Críticas AdoroCinema
3,5
Bom
Panoptic

Memórias do subsolo

por Bruno Carmelo

A diretora Rana Eid nasceu nos anos 1970, durante a guerra civil no Líbano. Demorou a compreender a situação política, o trabalho do pai militar, e porque passava tanto tempo de sua jovem vida em bunkers e outros tipos de proteções subterrâneas, fugindo das bombas. Em idade adulta, dedica uma carta ao pai falecido, tentando fazer as pazes ao mesmo tempo com a memória deste homem e com o imaginário de um país em transformação. Atualmente, quando observa Beirute, a diretora encontra gigantescas avenidas, redes de fast food por todos os lados, arranha-céus e carros cortando o horizonte. O local em que nasceu não se conecta mais com a realidade que experimenta hoje, razão pela qual o filme efetua a tentativa simbólica de conectar duas imagens opostas do Líbano.

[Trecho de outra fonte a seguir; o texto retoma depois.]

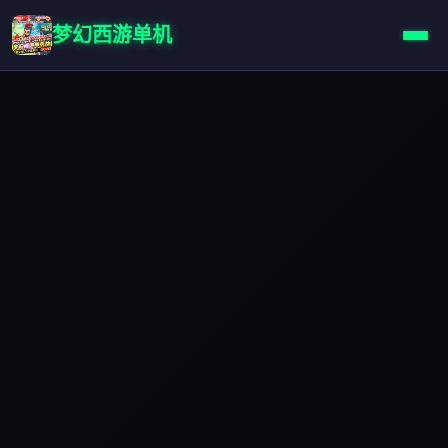
梦幻西游单机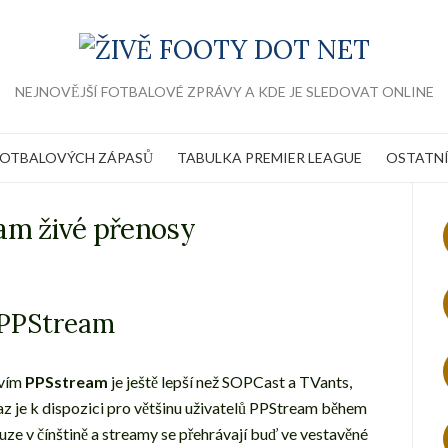
NEJNOVĚJŠÍ FOTBALOVÉ ZPRÁVY A KDE JE SLEDOVAT ONLINE
FOTBALOVÝCH ZÁPASŮ
TABULKA PREMIER LEAGUE
OSTATNÍ
am živé přenosy
 PPStream
tvím
PPSstream
je ještě lepší než SOPCast a TVants,
raz je k dispozici pro většinu uživatelů PPStream během
ouze v čínštině a streamy se přehrávají buď ve vestavěné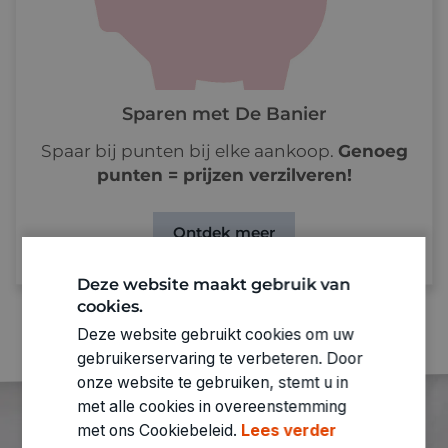
Sparen met De Banier
Spaar bij punten bij elke aankoop.
Genoeg
punten = prijzen verzilveren!
Ontdek meer
Deze website maakt gebruik van
cookies.
Deze website gebruikt cookies om uw
gebruikerservaring te verbeteren. Door
onze website te gebruiken, stemt u in
met alle cookies in overeenstemming
met ons Cookiebeleid.
Lees verder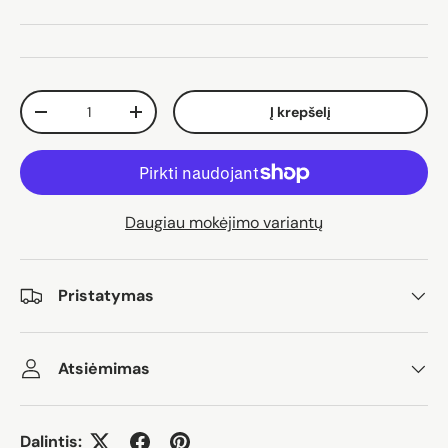
Kiekis
Į krepšelį
Sumažinti kiekį
Padidinti kiekį
Daugiau mokėjimo variantų
Pristatymas
Atsiėmimas
Dalintis: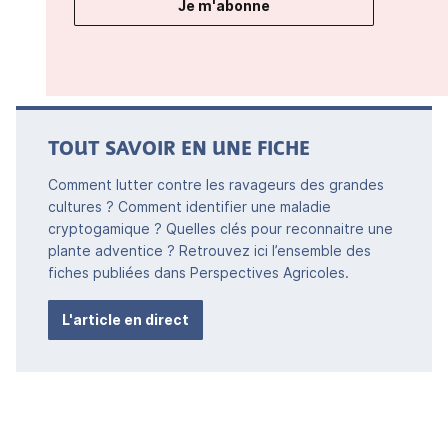
Je m'abonne
TOUT SAVOIR EN UNE FICHE
Comment lutter contre les ravageurs des grandes
cultures ? Comment identifier une maladie
cryptogamique ? Quelles clés pour reconnaitre une
plante adventice ? Retrouvez ici l’ensemble des
fiches publiées dans Perspectives Agricoles.
L'article en direct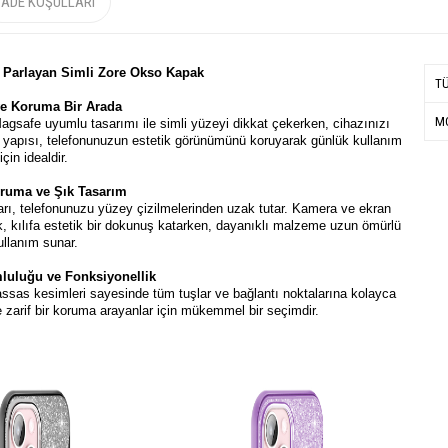
İADE KOŞULLARI
i Parlayan Simli Zore Okso Kapak
T
ve Koruma Bir Arada
MO
. Magsafe uyumlu tasarımı ile simli yüzeyi dikkat çekerken, cihazınızı
ce yapısı, telefonunuzun estetik görünümünü koruyarak günlük kullanım
için idealdir.
ruma ve Şık Tasarım
ları, telefonunuzu yüzey çizilmelerinden uzak tutar. Kamera ve ekran
k, kılıfa estetik bir dokunuş katarken, dayanıklı malzeme uzun ömürlü
ullanım sunar.
luluğu ve Fonksiyonellik
assas kesimleri sayesinde tüm tuşlar ve bağlantı noktalarına kolayca
de zarif bir koruma arayanlar için mükemmel bir seçimdir.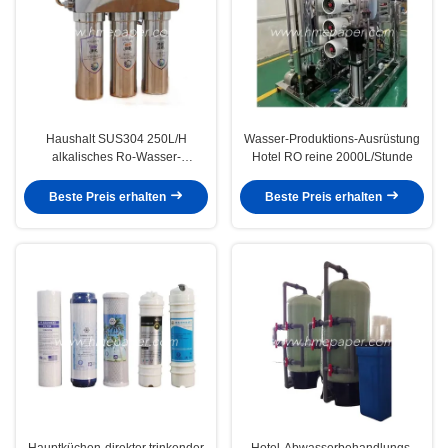
Haushalt SUS304 250L/H
Wasser-Produktions-Ausrüstung
alkalisches Ro-Wasser-
Hotel RO reine 2000L/Stunde
Reinigungsapparat-Küchen-
Leitungswasser
Beste Preis erhalten
Beste Preis erhalten
Hauptküchen-direkter trinkender
Hotel-Abwasserbehandlungs-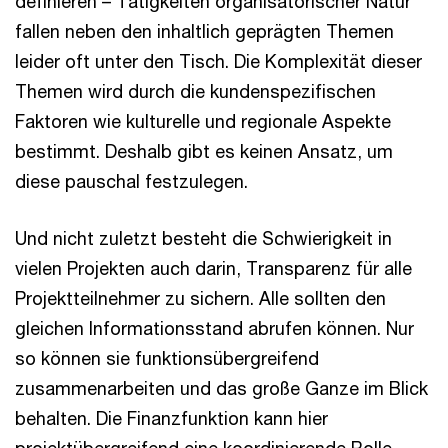
definieren – Tätigkeiten organisatorischer Natur
fallen neben den inhaltlich geprägten Themen
leider oft unter den Tisch. Die Komplexität dieser
Themen wird durch die kundenspezifischen
Faktoren wie kulturelle und regionale Aspekte
bestimmt. Deshalb gibt es keinen Ansatz, um
diese pauschal festzulegen.
Und nicht zuletzt besteht die Schwierigkeit in
vielen Projekten auch darin, Transparenz für alle
Projektteilnehmer zu sichern. Alle sollten den
gleichen Informationsstand abrufen können. Nur
so können sie funktionsübergreifend
zusammenarbeiten und das große Ganze im Blick
behalten. Die Finanzfunktion kann hier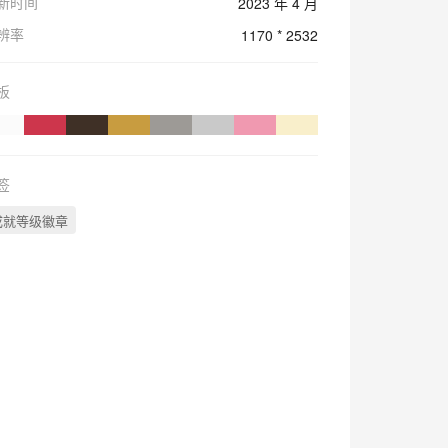
新时间
2023 年 4 月
辨率
1170 * 2532
板
签
成就等级徽章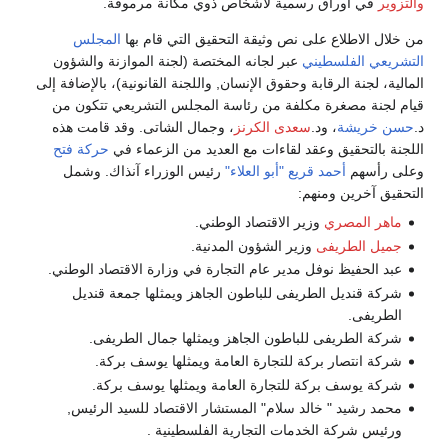
والتزوير
في أوراق رسمية لأشخاص ذوي مكانة مرموقة.
من خلال الاطلاع على نص وثيقة التحقيق التي قام بها
المجلس
التشريعي الفلسطيني
عبر لجانه المختصة (لجنة الموازنة والشؤون
المالية، لجنة الرقابة وحقوق الإنسان, واللجنة القانونية)، بالإضافة إلى
قيام لجنة مصغرة مكلفة من رئاسة المجلس التشريعي تتكون من
د.
حسن خريشة
، ود.
سعدى الكرنز
، وجمال الشاتى. وقد قامت هذه
اللجنة بالتحقيق وعقد لقاءات مع العديد من الزعماء في
حركة فتح
وعلى رأسهم
أحمد قريع "أبو العلاء"
رئيس الوزراء آنذاك. وشمل
التحقيق آخرين ومنهم:
ماهر المصري
وزير الاقتصاد الوطني.
جميل الطريفى
وزير الشؤون المدنية.
عبد الحفيظ نوفل مدير عام التجارة في وزارة الاقتصاد الوطني.
شركة قنديل الطريفى للباطون الجاهز ويمثلها جمعة قنديل
الطريفى.
شركة الطريفى للباطون الجاهز ويمثلها جمال الطريفى.
شركة انتصار بركة للتجارة العامة ويمثلها يوسف بركة.
شركة يوسف بركة للتجارة العامة ويمثلها يوسف بركة.
محمد رشيد " خالد سلام" المستشار الاقتصاد للسيد الرئيس,
ورئيس شركة الخدمات التجارية الفلسطينية .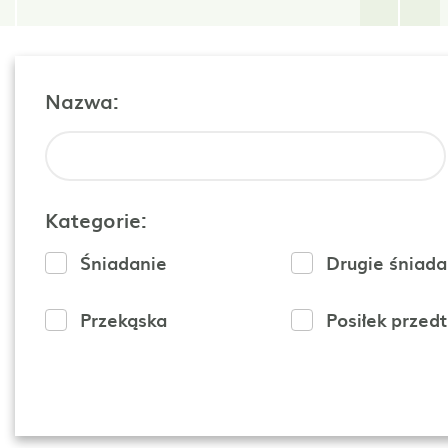
Nazwa:
Kategorie:
Śniadanie
Drugie śniada
Przekąska
Posiłek przed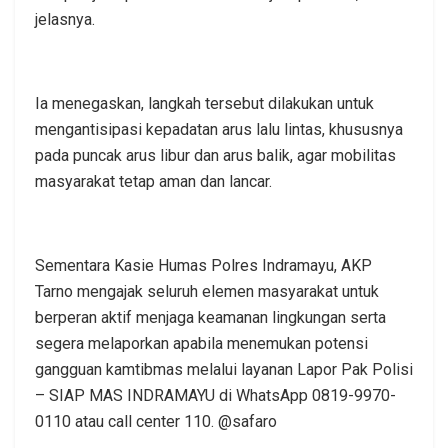
jelasnya.
Ia menegaskan, langkah tersebut dilakukan untuk
mengantisipasi kepadatan arus lalu lintas, khususnya
pada puncak arus libur dan arus balik, agar mobilitas
masyarakat tetap aman dan lancar.
Sementara Kasie Humas Polres Indramayu, AKP
Tarno mengajak seluruh elemen masyarakat untuk
berperan aktif menjaga keamanan lingkungan serta
segera melaporkan apabila menemukan potensi
gangguan kamtibmas melalui layanan Lapor Pak Polisi
– SIAP MAS INDRAMAYU di WhatsApp 0819-9970-
0110 atau call center 110. @safaro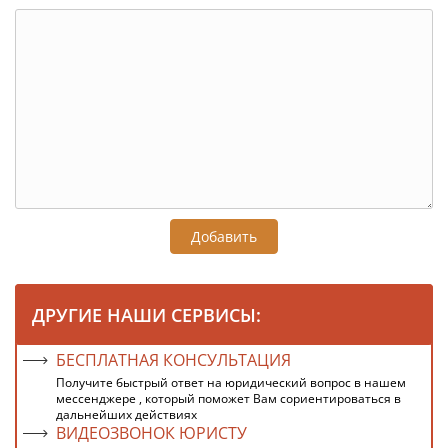
Добавить
ДРУГИЕ НАШИ СЕРВИСЫ:
БЕСПЛАТНАЯ КОНСУЛЬТАЦИЯ
Получите быстрый ответ на юридический вопрос в нашем
мессенджере , который поможет Вам сориентироваться в
дальнейших действиях
ВИДЕОЗВОНОК ЮРИСТУ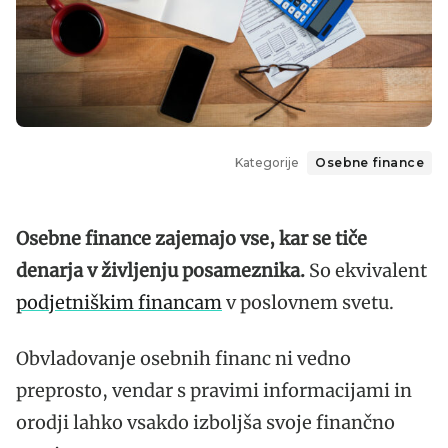
Kategorije
Osebne finance
Osebne finance zajemajo vse, kar se tiče
denarja v življenju posameznika.
So ekvivalent
podjetniškim financam
v poslovnem svetu.
Obvladovanje osebnih financ ni vedno
preprosto, vendar s pravimi informacijami in
orodji lahko vsakdo izboljša svoje finančno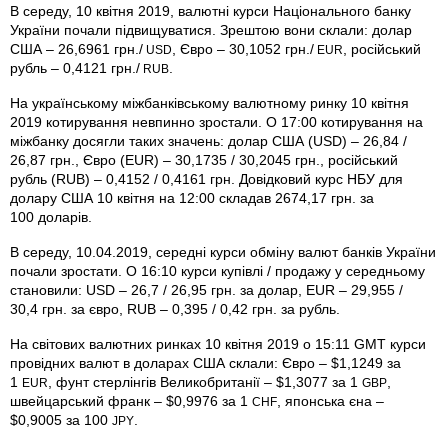
В середу, 10 квітня 2019, валютні курси Національного банку
України почали підвищуватися. Зрештою вони склали: долар
США – 26,6961 грн./
, Євро – 30,1052 грн./
, російський
USD
EUR
рубль – 0,4121 грн./
.
RUB
На українському міжбанківському валютному ринку 10 квітня
2019 котирування невпинно зростали. О 17:00 котирування на
міжбанку досягли таких значень: долар США (USD) – 26,84 /
26,87 грн., Євро (EUR) – 30,1735 / 30,2045 грн., російський
рубль (RUB) – 0,4152 / 0,4161 грн. Довідковий курс НБУ для
долару США 10 квітня на 12:00 складав 2674,17 грн. за
100 доларів.
В середу, 10.04.2019, середні курси обміну валют банків України
почали зростати. О 16:10 курси купівлі / продажу у середньому
становили: USD – 26,7 / 26,95 грн. за долар, EUR – 29,955 /
30,4 грн. за євро, RUB – 0,395 / 0,42 грн. за рубль.
На світових валютних ринках 10 квітня 2019 о 15:11 GMT курси
провідних валют в доларах США склали: Євро – $1,1249 за
1
, фунт стерлінгів Велико­британії – $1,3077 за 1
,
EUR
GBP
швейцарський франк – $0,9976 за 1
, японська єна –
CHF
$0,9005 за 100
.
JPY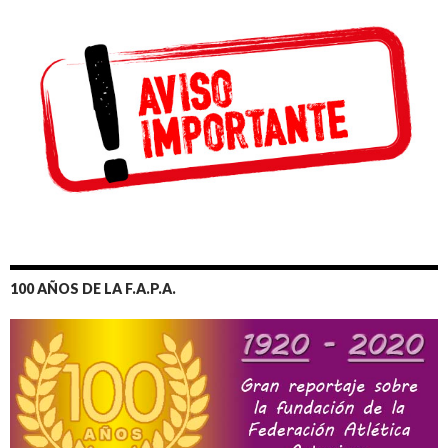
100 AÑOS DE LA F.A.P.A.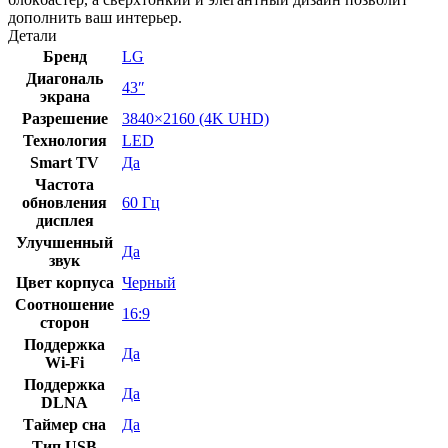
дополнить ваш интерьер.
Детали
Бренд
LG
Диагональ
43″
экрана
Разрешение
3840×2160 (4K UHD)
Технология
LED
Smart TV
Да
Частота
обновления
60 Гц
дисплея
Улучшенный
Да
звук
Цвет корпуса
Черный
Соотношение
16:9
сторон
Поддержка
Да
Wi-Fi
Поддержка
Да
DLNA
Таймер сна
Да
Тип USB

Além da paisagem urbana, a cineasta se depara com um gigantesco prédio abandonado onde os militares torturavam civis. Apesar de tentativas de demoli-lo, o prédio sustenta sua carcaça vazia pela cidade, com as centenas de janelas vazias transformadas em olhos que ainda vigiam os habitantes. Desta imagem fantasmática, Eid retira a metáfora de Argos Panoptes, o gigante de cem olhos da mitologia grega, e também do posterior Panóptico de Michel Foucault, a representação de um poder invisível que vigia os seus habitantes o tempo inteiro, mesmo sem saber que estão sendo observados. Cria-se a ideia de um governo que se autorreproduz, e não pode ser derrubado porque não possui rosto nem nome. De certo modo, as referências literárias e mitológicas também se estendem ao “Castelo” de Franz Kafka e às “Memórias do Subsolo” de Fiódor Dostoiévski.

De fato, o filme se constrói quase inteiramente sobre a oposição entre o solo e o subterrâneo, a superfície e os espaços escondidos sob a terra. Na parte visível existe a aparência de modernidade, a festa eletrônica onde os jovens dançam despreocupadamente. Sob seus pés operam centros de detenção de imigrantes ilegais, esconderijos e muitos corpos enterrados de vítimas do regime. A diretora critica particularmente a lei da anistia, que simplesmente relegou ao aspecto subterrâneo da memória os crimes de então, sem responsabilizar os torturadores do governo militar. Pelas praças da cidade, capta-se discursos patrióticos inequívocos: “Ninguém pode julgar o exército, em qualquer circunstância!”, gritam militares, para o delírio da plateia embasbacada.

Apesar desta construção eficaz do discurso político, Panoptic nem sempre se resolve muito bem no plano estético. O principal elemento prejudicial é a quantidade de efeitos aplicados em pós-produção, como as câmeras lentíssimas e as luzes piscantes, que acabam por ressaltar a captação digital de baixa qualidade. Além disso, algumas metáforas visuais só funcionariam a contento com melhores recursos de produção: os reflexos de lâmpadas fluorescentes em poças d’água e a poeira voando sob os feixes de luz constituem ideias interessantes, cujo efeito se atenua pela pixelização da imagem e pela direção de fotografia deficiente. Em outras palavras, a diretora nem sempre consegue adequar sua estética às limitações da produção, escancarando o agenciamento um tanto pobre, e até repetitivo, dos enquadramentos.

Além disso, o próprio recurso da carta ao pai soa retórico, como maneira óbvia de informar o público dos sentimentos da diretora e dos males do país, visto que nenhum conflito familiar é realmente abordado pela narração em off. Não parece existir qualquer ferida pessoal a resolver de fato: o pai se torna mera desculpa para abordar a guerra. A busca pela poesia a qualquer preço revela a artificialidade da premissa – algo um tanto semelhante aos documentários brasileiros de Petra Costa, por exemplo. Mesmo assim, enquanto meditação sobre a história do país, o documentário foge aos recursos mais óbvios do cinema informativo ou de denúncia, buscando uma construção puramente visual para debater o papel da memória.

O filme se conclui com uma reflexão didática: “Quando a guerra terminou, emergimos dos abrigos, mas não do subterrâneo”. Talvez a conclusão fosse ainda mais potente se o espectador pudesse elaborá-la por si próprio, visto que a extensa argumentação desenvolvida até o final tornava esta síntese bastante evidente. No entanto, o desfecho da dicotomia superfície/subsolo, ou verdade/segredo, funciona como busca honesta por um diálogo sobre as fissuras nacionais cujas implicações vão muito além do período narrado, e muito além da história do Líbano.

Filme visto na 14ª Mostra Mundo Árabe de Cinema, em agosto de 2019.